Antonio Castillo est le pseudonyme de Antonio Canovas del Castillo del Rey (1908-1984), qui, issu d'une famille aristocratique, était destiné à une carrière diplomatique. En 1936, son père et son frère sont fusillés, mais par l'armée républicaine. Il s’installe alors à Paris et travaille dans un magasin de beaux mouchoirs avant d'assister les couturiers Piguet, Paquin. Il part ensuite aux Etats-unis avec Elizabeth Arden. En 1950, la fille de Jeanne Lanvin fait appel à lui. Il assurera pendant treize ans les collections Lanvin. Sa signature accompagnera celle de Jeanne Lanvin sur la griffe devenant ainsi jusqu’en 1963 : "Lanvin-Castillo". Une exception dans l’histoire de la mode.

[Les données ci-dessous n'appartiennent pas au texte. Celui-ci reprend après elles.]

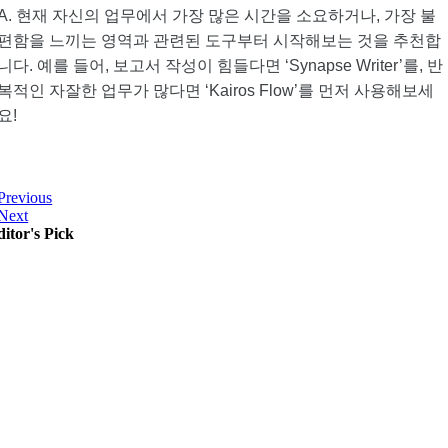
A. 현재 자신의 업무에서 가장 많은 시간을 소요하거나, 가장 불
편함을 느끼는 영역과 관련된 도구부터 시작해보는 것을 추천합
니다. 예를 들어, 보고서 작성이 힘들다면 ‘Synapse Writer’를, 반
복적인 자잘한 업무가 많다면 ‘Kairos Flow’를 먼저 사용해보세
요!
Previous
Next
itor's Pick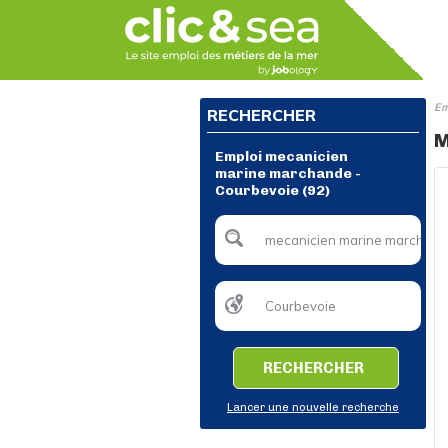
Em
RECHERCHER
M
Emploi mecanicien
marine marchande -
Courbevoie (92)
RECHERCHER
Lancer une nouvelle recherche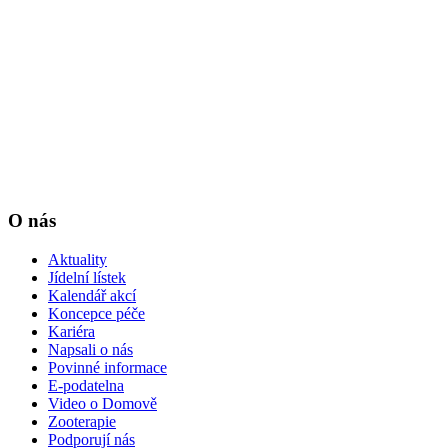
O nás
Aktuality
Jídelní lístek
Kalendář akcí
Koncepce péče
Kariéra
Napsali o nás
Povinné informace
E-podatelna
Video o Domově
Zooterapie
Podporují nás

Robert Piquet, suisse, sera remarqué par Paul Poiret dont il sera le "meilleur" assistant. Il a l'élégance parisienne. Il a habillé Edith Piaf pour l'Olympia et aussi Cocteau et Colette. De santé fragile il doit fermer sa boutique et s'inquiète du devenir de ses 400 employés. A tort car travailler chez lui était une telle référence qu'ils retrouvent tous du travail.
Les créateurs belges, en particulier ceux de l'école des "Six plus un" ont été directement influencés par les japonais. Les six sont allés à Londres, en sont vite repartis, et ont été rejoints à leur arrivée à Paris par un autre, Martin Margilla qui sera l'assitant de Jean Paul Gautier. Il lui suggère vite de créer sa propre maison mais le couturier attendra trois ans.
Il sort sa première collection en 1984 avec notamment un Marcel géant XXL. Iconoclaste, il cultivera tout du long anonymat et mode conceptuelle, et remplacera son logo par une étiquette blanche cousue au dos de ses vêtements. On observe avec lui des détournements de la décoration dans la mode, comme avec cette jupe retenue par des anneaux de rideaux.
Exposition "Fashion Mix. Mode d’ici. Créateurs d’ailleurs"Prolongée jusqu’au 28 juin 2015 Musée de l’histoire de l’immigration - Palais de la Porte Dorée293, avenue Daumesnil, 75012 ParisHoraires : du mardi au vendredi de 10h à 17h30. Samedi et dimanche de 10h à 19h.